The Chair: A basic understanding for the committee of where the power is coming from presently in Ontario, where it's generated. I've been there; I don't particularly need to go again. There's this monstrous board with all the generators on it and the grid across Ontario. You can see them putting power in, and you can see the power climbing during the day as the needs are there and when they trigger on a gas generator someplace for the peak, particularly if it's a hot day -- it's kind of intriguing to watch how it works.
Mr Hastings: Exactly, and how will you take directions from the OEB on the use of green power with the negative credit, the training and all that stuff? I don't know if that's necessarily their purview.
The Chair: Let me be really generous with the committee then. Would you like the 10th off, and then on the 17th and the 24th we start lining up groups we will meet with -- I think it's pretty obvious which groups we should be meeting with -- and give them 20 minutes each?
Mr Gilchrist: In fairness to the research people -- they've done an excellent job so far -- for the sake of one week, if that allows them to bring back a kind of comprehensive discussion paper, I'm far more comfortable allowing that extra week.
The Chair: Could I just look at having a subcommittee meeting on the 10th at 10 o'clock, we'll come back on the 17th with this draft of changes from research and we'll look at the 24th and the 31st for presentations that the subcommittee will pull out on the 10th.
I won't give the subcommittee a break, but everybody else can have a break. Is everybody comfortable with that? Is everybody on the government side comfortable with that? Anything else that should be covered at this meeting? Anything in here that we've missed? As I go up and down this list, I think we've covered it -- maybe not right in order; three or four things have come in under one heading.
Mr Gilchrist: Oh, forgive me. Mr O'Toole had to go to give a speech and asked me -- I guess reflecting on his comments about the need to have a dialogue with the whip, but notwithstanding the when -- that if he can get the appropriate assurances from the whip, he would like to participate in the visit to the ITER project -- I think it's called JET -- over in Oxford. When it comes to Canada it's going to be called ITER.
According to your new requirement, I would be pleased to move on Mr O'Toole's behalf that the committee authorize Mr O'Toole to participate in a visit to the JET project in Oxford, England, and related meetings dealing with the practical and financial aspects of that potential alternative fuel.
I think the topic has come up before. It is something to which the government has committed $300 million, so there's one where the financial impact is already known. Clearly, Mr O'Toole has identified that as one of the alternative fuel issues on which he would like to focus.
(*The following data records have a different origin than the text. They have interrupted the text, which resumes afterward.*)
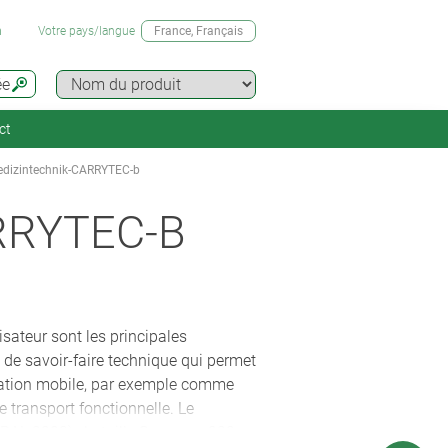
n
Votre pays/langue
France
, Français
ée
ct
dizintechnik-CARRYTEC-b
RRYTEC-B
isateur sont les principales
de savoir-faire technique qui permet
lisation mobile, par exemple comme
 transport fonctionnelle. Le
RAL 9002) : la taille S mesure 222 x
The Chair: He's got to sort that out. From the discussion I heard earlier, I don't think we're going to get that at the table here. It is going to have to be a one-on-one. If he can't win with a partner on the other side, then that's his problem.
Anything else? Then I think we'll adjourn. We'll reconvene as a subcommittee in this room at 10 o'clock next Wednesday morning. Please keep your schedules open for future meetings of the full committee.